___ Data for the task

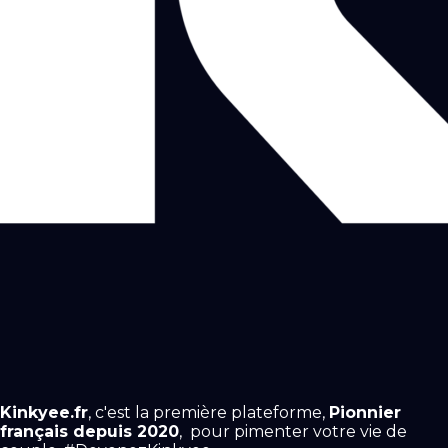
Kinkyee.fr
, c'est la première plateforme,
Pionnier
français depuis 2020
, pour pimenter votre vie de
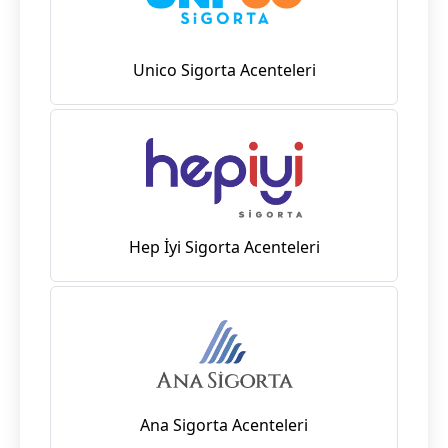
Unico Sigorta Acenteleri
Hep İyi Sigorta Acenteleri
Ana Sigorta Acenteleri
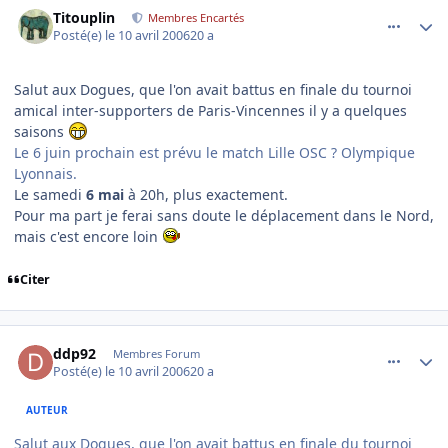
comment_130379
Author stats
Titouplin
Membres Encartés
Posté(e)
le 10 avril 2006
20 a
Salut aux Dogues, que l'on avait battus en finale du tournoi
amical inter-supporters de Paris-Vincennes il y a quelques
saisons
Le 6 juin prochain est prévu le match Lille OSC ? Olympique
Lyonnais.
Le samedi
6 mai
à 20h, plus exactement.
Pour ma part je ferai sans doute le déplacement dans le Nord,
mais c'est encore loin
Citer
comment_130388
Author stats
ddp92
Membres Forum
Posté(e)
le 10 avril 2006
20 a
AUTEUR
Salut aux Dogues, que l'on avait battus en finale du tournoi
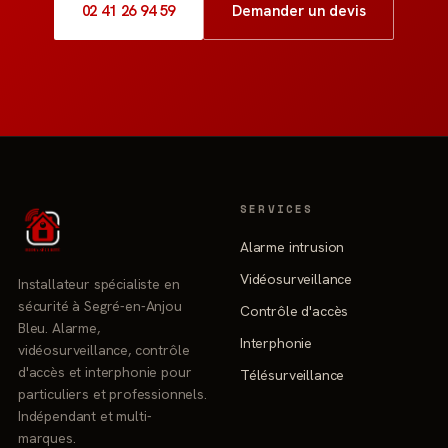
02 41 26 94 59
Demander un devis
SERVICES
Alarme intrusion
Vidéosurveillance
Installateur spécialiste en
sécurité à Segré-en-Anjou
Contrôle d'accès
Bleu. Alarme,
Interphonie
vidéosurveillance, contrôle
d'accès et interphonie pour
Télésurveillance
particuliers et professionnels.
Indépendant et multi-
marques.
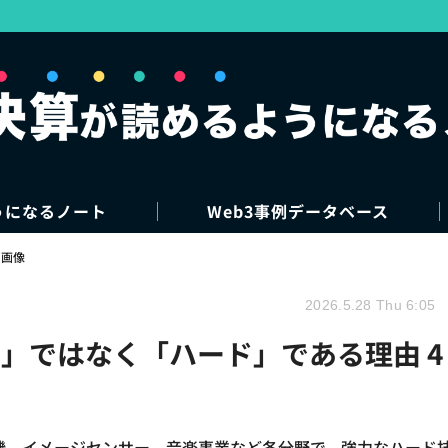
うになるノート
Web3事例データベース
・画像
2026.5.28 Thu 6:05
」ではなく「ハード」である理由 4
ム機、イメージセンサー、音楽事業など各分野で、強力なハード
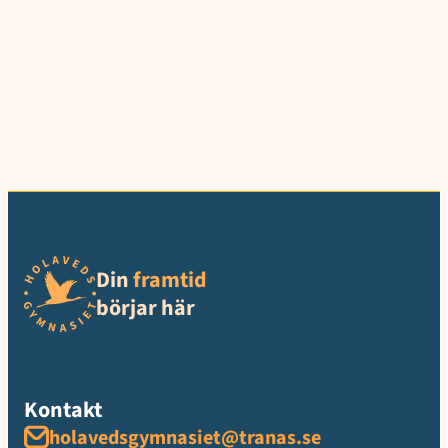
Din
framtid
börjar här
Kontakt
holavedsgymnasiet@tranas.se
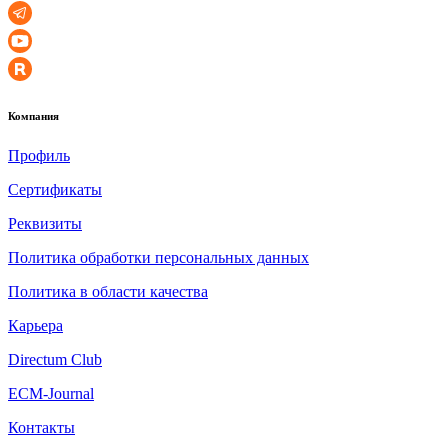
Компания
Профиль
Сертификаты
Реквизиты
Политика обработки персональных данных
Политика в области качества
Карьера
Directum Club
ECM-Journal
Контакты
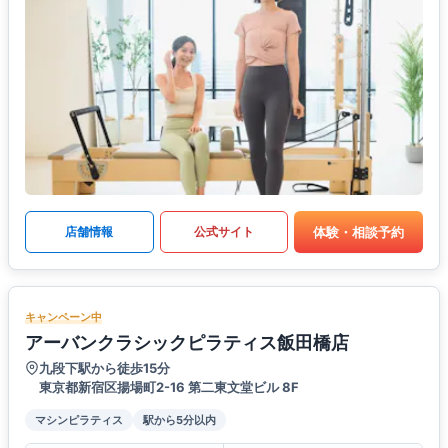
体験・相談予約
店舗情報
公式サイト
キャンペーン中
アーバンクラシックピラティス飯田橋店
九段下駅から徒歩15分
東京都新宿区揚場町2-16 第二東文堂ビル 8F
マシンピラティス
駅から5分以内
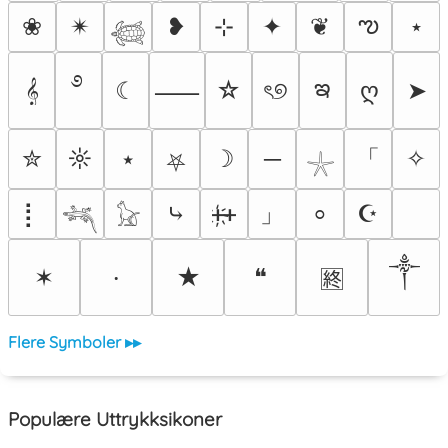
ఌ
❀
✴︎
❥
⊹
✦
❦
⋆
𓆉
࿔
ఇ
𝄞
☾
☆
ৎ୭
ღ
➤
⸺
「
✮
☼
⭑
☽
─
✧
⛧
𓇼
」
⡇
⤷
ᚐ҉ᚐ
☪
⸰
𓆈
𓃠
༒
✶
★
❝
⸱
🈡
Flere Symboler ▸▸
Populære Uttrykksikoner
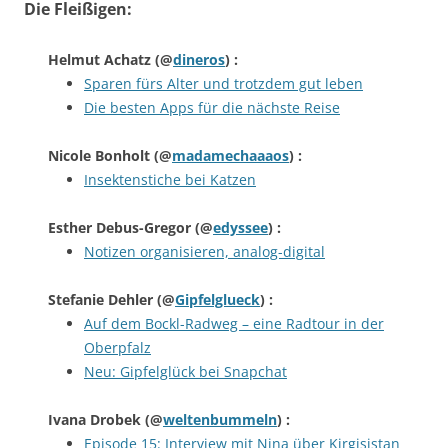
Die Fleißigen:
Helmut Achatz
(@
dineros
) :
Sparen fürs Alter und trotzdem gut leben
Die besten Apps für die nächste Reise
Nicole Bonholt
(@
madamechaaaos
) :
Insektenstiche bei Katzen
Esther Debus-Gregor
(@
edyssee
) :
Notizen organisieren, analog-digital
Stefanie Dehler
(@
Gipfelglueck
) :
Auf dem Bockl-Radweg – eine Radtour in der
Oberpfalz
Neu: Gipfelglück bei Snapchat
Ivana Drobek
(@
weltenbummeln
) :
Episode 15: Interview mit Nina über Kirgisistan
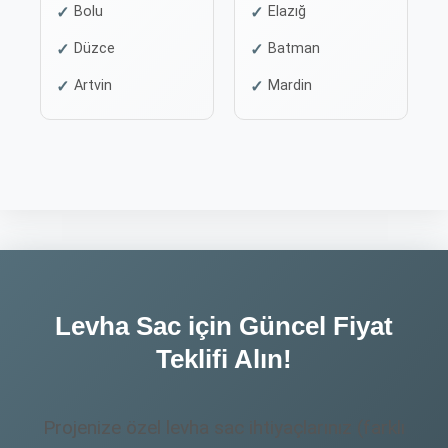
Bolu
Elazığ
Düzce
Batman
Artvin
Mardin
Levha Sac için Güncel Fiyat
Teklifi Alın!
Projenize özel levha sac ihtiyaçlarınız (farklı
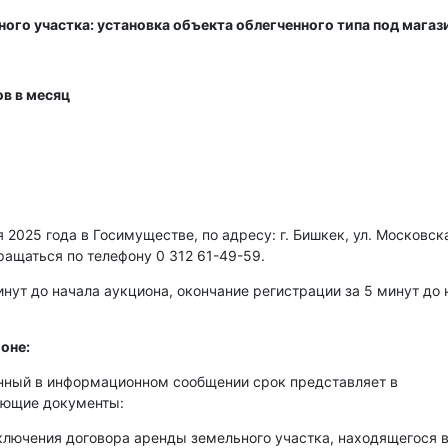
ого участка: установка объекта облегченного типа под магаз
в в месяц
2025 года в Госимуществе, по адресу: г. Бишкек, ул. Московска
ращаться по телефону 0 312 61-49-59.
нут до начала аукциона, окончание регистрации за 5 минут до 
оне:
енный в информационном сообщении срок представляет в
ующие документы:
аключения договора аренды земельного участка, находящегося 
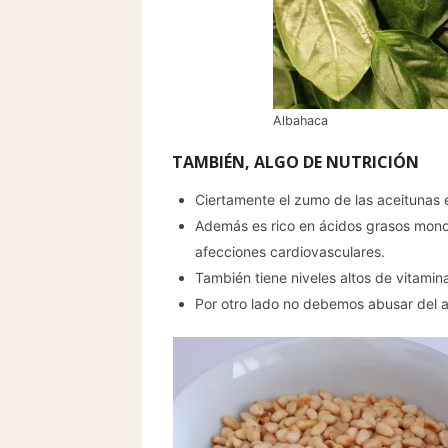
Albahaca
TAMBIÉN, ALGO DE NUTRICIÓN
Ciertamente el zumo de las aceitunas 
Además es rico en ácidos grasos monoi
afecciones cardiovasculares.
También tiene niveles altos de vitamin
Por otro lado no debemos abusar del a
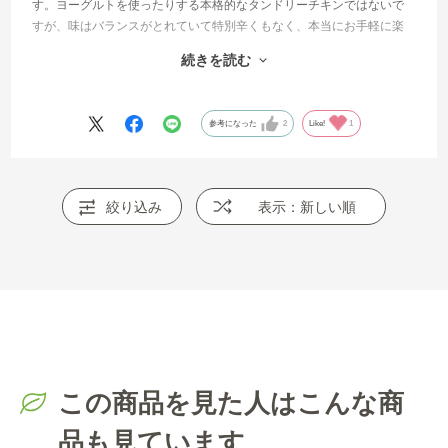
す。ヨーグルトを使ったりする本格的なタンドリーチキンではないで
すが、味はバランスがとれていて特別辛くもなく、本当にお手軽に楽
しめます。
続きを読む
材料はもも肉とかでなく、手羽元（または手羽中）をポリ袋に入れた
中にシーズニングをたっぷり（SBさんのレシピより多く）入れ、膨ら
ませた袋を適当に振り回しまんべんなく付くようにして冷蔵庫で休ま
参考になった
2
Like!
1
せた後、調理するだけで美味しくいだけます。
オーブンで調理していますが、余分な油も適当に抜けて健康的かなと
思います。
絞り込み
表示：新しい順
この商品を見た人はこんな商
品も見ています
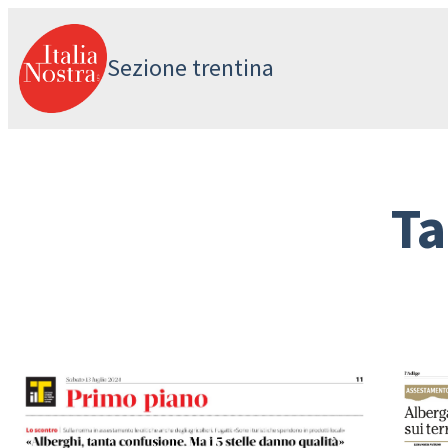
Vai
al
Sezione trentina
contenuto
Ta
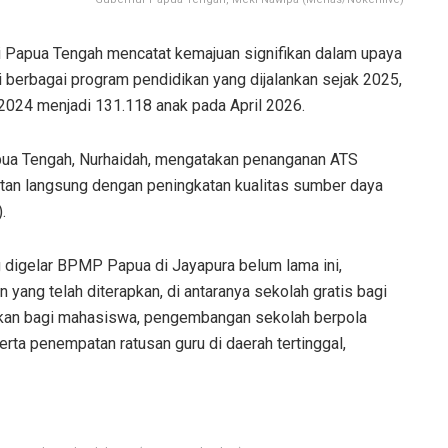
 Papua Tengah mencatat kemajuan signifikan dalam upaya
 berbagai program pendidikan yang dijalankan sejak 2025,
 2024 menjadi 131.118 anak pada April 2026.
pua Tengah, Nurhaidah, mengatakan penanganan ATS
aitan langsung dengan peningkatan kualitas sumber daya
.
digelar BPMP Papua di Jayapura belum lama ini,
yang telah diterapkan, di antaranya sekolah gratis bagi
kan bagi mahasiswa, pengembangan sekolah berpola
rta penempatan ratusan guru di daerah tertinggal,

______

§ What you are asked to do: An exact copy of all the lines above is required, with the pictures removed.

§ Your response:
Kinkyee.fr
, c'est la première plateforme,
Pionnier
français depuis 2020
, pour pimenter votre vie de
Unico Sigorta Acenteleri
Hep İyi Sigorta Acenteleri
Ana Sigorta Acenteleri
comment_130379
Author stats
Titouplin
Membres Encartés
Posté(e)
le 10 avril 2006
20 a
Salut aux Dogues, que l'on avait battus en finale du tournoi
amical inter-supporters de Paris-Vincennes il y a quelques
saisons
Le 6 juin prochain est prévu le match Lille OSC ? Olympique
Lyonnais.
Le samedi
6 mai
à 20h, plus exactement.
Pour ma part je ferai sans doute le déplacement dans le Nord,
mais c'est encore loin
Citer
comment_130388
Author stats
ddp92
Membres Forum
Posté(e)
le 10 avril 2006
20 a
AUTEUR
Salut aux Dogues, que l'on avait battus en finale du tournoi
02 41 26 94 59
Demander un devis
SERVICES
Alarme intrusion
Vidéosurveillance
Installateur spécialiste en
sécurité à Segré-en-Anjou
Contrôle d'accès
Bleu. Alarme,
Interphonie
vidéosurveillance, contrôle
d'accès et interphonie pour
Télésurveillance
particuliers et professionnels.
Indépendant et multi-
marques.
うになるノート
Web3事例データベース
・画像
2026.5.28 Thu 6:05
」ではなく「ハード」である理由 4
ム機、イメージセンサー、音楽事業など各分野で、強力なハード
Din
framtid
börjar här
Kontakt
holavedsgymnasiet@tranas.se
Компания
Профиль
Сертификаты
Реквизиты
Политика обработки персональных данных
Политика в области качества
Карьера
Directum Club
ECM-Journal
Контакты
体験・相談予約
店舗情報
公式サイト
キャンペーン中
アーバンクラシックピラティス飯田橋店
九段下駅から徒歩15分
東京都新宿区揚場町2-16 第二東文堂ビル 8F
マシンピラティス
駅から5分以内
ఌ
❀
✴︎
❥
⊹
✦
❦
⋆
𓆉
࿔
ఇ
𝄞
☾
☆
ৎ୭
ღ
➤
⸺
「
✮
☼
⭑
☽
─
✧
⛧
𓇼
」
⡇
⤷
ᚐ҉ᚐ
☪
⸰
𓆈
𓃠
༒
✶
★
❝
⸱
🈡
Flere Symboler ▸▸
Populære Uttrykksikoner
Die Fleißigen:
Helmut Achatz
(@
dineros
) :
Sparen fürs Alter und trotzdem gut leben
Die besten Apps für die nächste Reise
Nicole Bonholt
(@
madamechaaaos
) :
Insektenstiche bei Katzen
Esther Debus-Gregor
(@
edyssee
) :
Notizen organisieren, analog-digital
Stefanie Dehler
(@
Gipfelglueck
) :
Auf dem Bockl-Radweg – eine Radtour in der
Oberpfalz
Neu: Gipfelglück bei Snapchat
Ivana Drobek
(@
weltenbummeln
) :
Episode 15: Interview mit Nina über Kirgisistan
Bolu
Elazığ
Düzce
Batman
Artvin
Mardin
Levha Sac için Güncel Fiyat
Teklifi Alın!
Projenize özel levha sac ihtiyaçlarınız (farklı
ого участка: установка объекта облегченного типа под магаз
в в месяц
2025 года в Госимуществе, по адресу: г. Бишкек, ул. Московска
ращаться по телефону 0 312 61-49-59.
нут до начала аукциона, окончание регистрации за 5 минут до 
оне:
енный в информационном сообщении срок представляет в
ующие документы:
аключения договора аренды земельного участка, находящегося 
Albahaca
TAMBIÉN, ALGO DE NUTRICIÓN
Ciertamente el zumo de las aceitunas 
Además es rico en ácidos grasos monoi
afecciones cardiovasculares.
También tiene niveles altos de vitamin
Por otro lado no debemos abusar del a
す。ヨーグルトを使ったりする本格的なタンドリーチキンではないで
すが、味はバランスがとれていて特別辛くもなく、本当にお手軽に楽
しめます。
続きを読む
材料はもも肉とかでなく、手羽元（または手羽中）をポリ袋に入れた
中にシーズニングをたっぷり（SBさんのレシピより多く）入れ、膨ら
ませた袋を適当に振り回しまんべんなく付くようにして冷蔵庫で休ま
参考になった
2
Like!
1
せた後、調理するだけで美味しくいだけます。
オーブンで調理していますが、余分な油も適当に抜けて健康的かなと
思います。
絞り込み
表示：新しい順
この商品を見た人はこんな商
品も見ています
Vai
al
Sezione trentina
contenuto
Ta
 Papua Tengah mencatat kemajuan signifikan dalam upaya
 berbagai program pendidikan yang dijalankan sejak 2025,
 2024 menjadi 131.118 anak pada April 2026.
pua Tengah, Nurhaidah, mengatakan penanganan ATS
aitan langsung dengan peningkatan kualitas sumber daya
.
digelar BPMP Papua di Jayapura belum lama ini,
yang telah diterapkan, di antaranya sekolah gratis bagi
kan bagi mahasiswa, pengembangan sekolah berpola
rta penempatan ratusan guru di daerah tertinggal,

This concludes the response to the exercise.